== Work item ==
Please output all of the entries exactly and omit any images they hold.

Source records
□ □ □ □ □ □ □
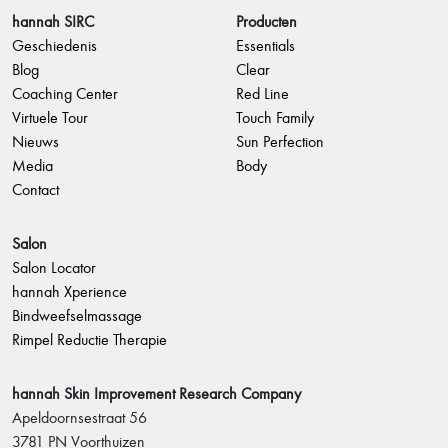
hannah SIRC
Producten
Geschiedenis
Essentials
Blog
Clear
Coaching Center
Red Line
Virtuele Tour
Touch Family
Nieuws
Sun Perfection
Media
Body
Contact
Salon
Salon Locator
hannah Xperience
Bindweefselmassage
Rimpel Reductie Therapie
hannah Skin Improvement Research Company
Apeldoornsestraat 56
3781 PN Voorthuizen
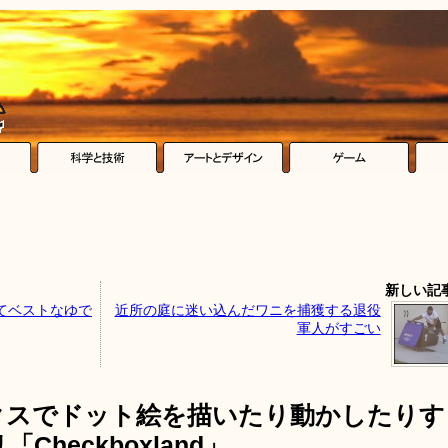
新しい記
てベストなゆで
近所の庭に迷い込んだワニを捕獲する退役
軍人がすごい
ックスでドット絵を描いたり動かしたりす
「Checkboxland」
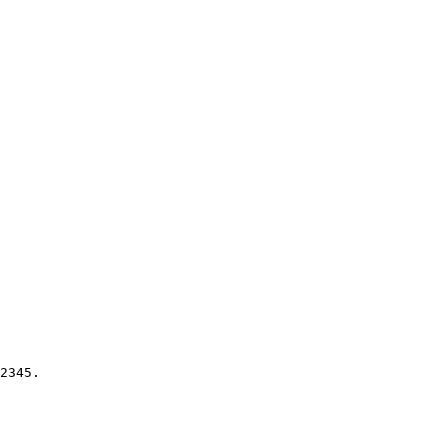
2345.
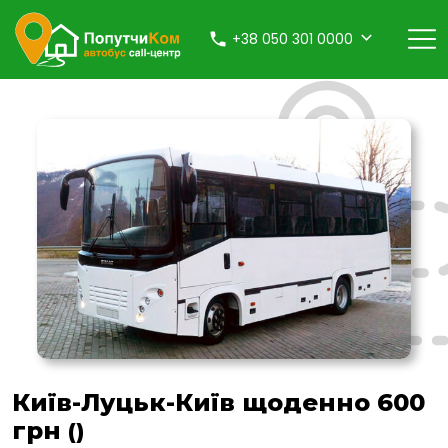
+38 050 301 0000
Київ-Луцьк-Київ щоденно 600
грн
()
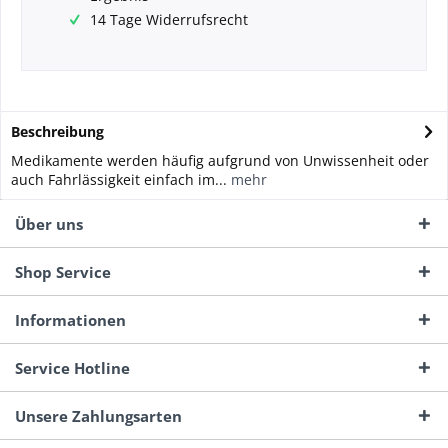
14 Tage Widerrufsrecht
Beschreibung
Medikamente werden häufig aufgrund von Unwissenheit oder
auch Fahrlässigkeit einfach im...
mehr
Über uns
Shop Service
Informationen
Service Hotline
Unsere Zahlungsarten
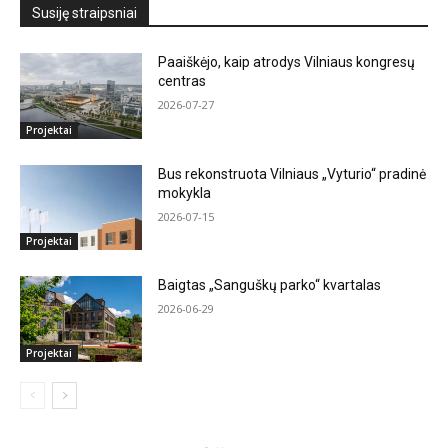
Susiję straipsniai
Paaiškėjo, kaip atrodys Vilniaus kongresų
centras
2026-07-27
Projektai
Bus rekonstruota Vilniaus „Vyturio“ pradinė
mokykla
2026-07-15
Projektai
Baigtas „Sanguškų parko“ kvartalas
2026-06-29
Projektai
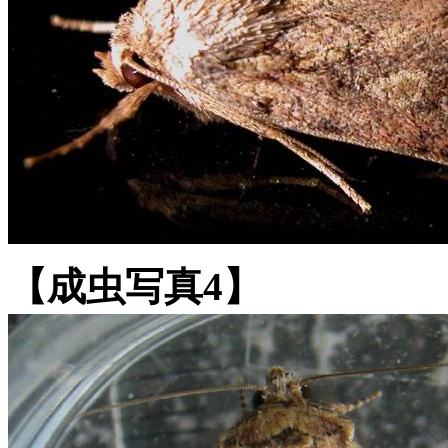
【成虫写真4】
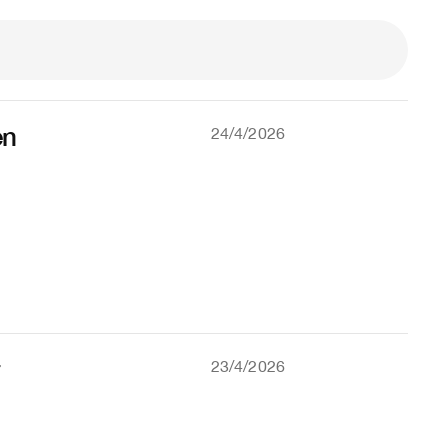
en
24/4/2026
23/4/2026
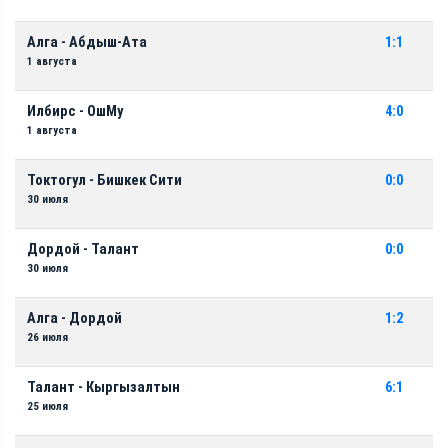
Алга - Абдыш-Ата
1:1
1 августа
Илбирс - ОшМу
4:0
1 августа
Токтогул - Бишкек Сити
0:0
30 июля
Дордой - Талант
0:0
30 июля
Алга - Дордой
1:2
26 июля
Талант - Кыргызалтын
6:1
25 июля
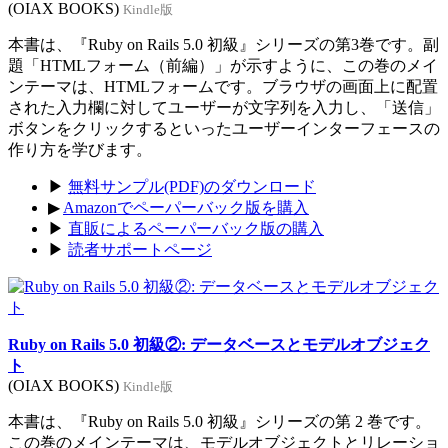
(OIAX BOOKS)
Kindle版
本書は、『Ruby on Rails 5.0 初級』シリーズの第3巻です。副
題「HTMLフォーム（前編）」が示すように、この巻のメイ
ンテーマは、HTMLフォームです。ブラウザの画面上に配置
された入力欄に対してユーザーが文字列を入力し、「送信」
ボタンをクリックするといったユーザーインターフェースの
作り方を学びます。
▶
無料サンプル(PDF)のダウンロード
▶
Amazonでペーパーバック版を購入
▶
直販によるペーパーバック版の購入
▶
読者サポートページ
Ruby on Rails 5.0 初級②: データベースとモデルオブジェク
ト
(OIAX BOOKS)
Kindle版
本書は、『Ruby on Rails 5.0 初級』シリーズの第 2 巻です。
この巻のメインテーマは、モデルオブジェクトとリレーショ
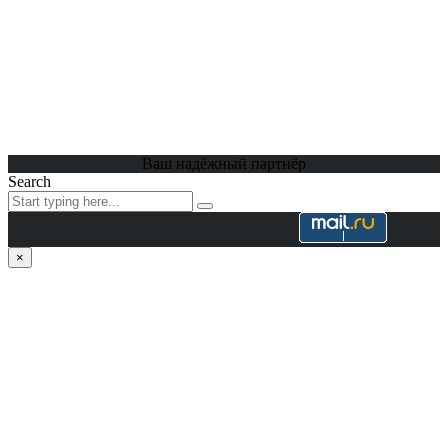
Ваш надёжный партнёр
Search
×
□ □ □ □ □ □ □
== Task solution ==
hannah SIRC
Producten
Geschiedenis
Essentials
Blog
Clear
Coaching Center
Red Line
Virtuele Tour
Touch Family
Nieuws
Sun Perfection
Media
Body
Contact
Salon
Salon Locator
hannah Xperience
Bindweefselmassage
Rimpel Reductie Therapie
hannah Skin Improvement Research Company
Apeldoornsestraat 56
3781 PN Voorthuizen
新しい記
てベストなゆで
近所の庭に迷い込んだワニを捕獲する退役
軍人がすごい
ックスでドット絵を描いたり動かしたりす
「Checkboxland」
2345.
+38 050 301 0000
Київ-Луцьк-Київ щоденно 600
грн
()
14 Tage Widerrufsrecht
Beschreibung
Medikamente werden häufig aufgrund von Unwissenheit oder
auch Fahrlässigkeit einfach im...
mehr
Über uns
Shop Service
Informationen
Service Hotline
Unsere Zahlungsarten
Susiję straipsniai
Paaiškėjo, kaip atrodys Vilniaus kongresų
centras
2026-07-27
Projektai
Bus rekonstruota Vilniaus „Vyturio“ pradinė
mokykla
2026-07-15
Projektai
Baigtas „Sanguškų parko“ kvartalas
2026-06-29
Projektai
【成虫写真4】
en
24/4/2026
23/4/2026
Алга - Абдыш-Ата
1:1
1 августа
Илбирс - ОшМу
4:0
1 августа
Токтогул - Бишкек Сити
0:0
30 июля
Дордой - Талант
0:0
30 июля
Алга - Дордой
1:2
26 июля
Талант - Кыргызалтын
6:1
25 июля
(OIAX BOOKS)
Kindle版
本書は、『Ruby on Rails 5.0 初級』シリーズの第3巻です。副
題「HTMLフォーム（前編）」が示すように、この巻のメイ
ンテーマは、HTMLフォームです。ブラウザの画面上に配置
された入力欄に対してユーザーが文字列を入力し、「送信」
ボタンをクリックするといったユーザーインターフェースの
作り方を学びます。
▶
無料サンプル(PDF)のダウンロード
▶
Amazonでペーパーバック版を購入
▶
直販によるペーパーバック版の購入
▶
読者サポートページ
Ruby on Rails 5.0 初級②: データベースとモデルオブジェク
ト
(OIAX BOOKS)
Kindle版
本書は、『Ruby on Rails 5.0 初級』シリーズの第 2 巻です。
この巻のメインテーマは、モデルオブジェクトとリレーショ
Ваш надёжный партнёр
Search
×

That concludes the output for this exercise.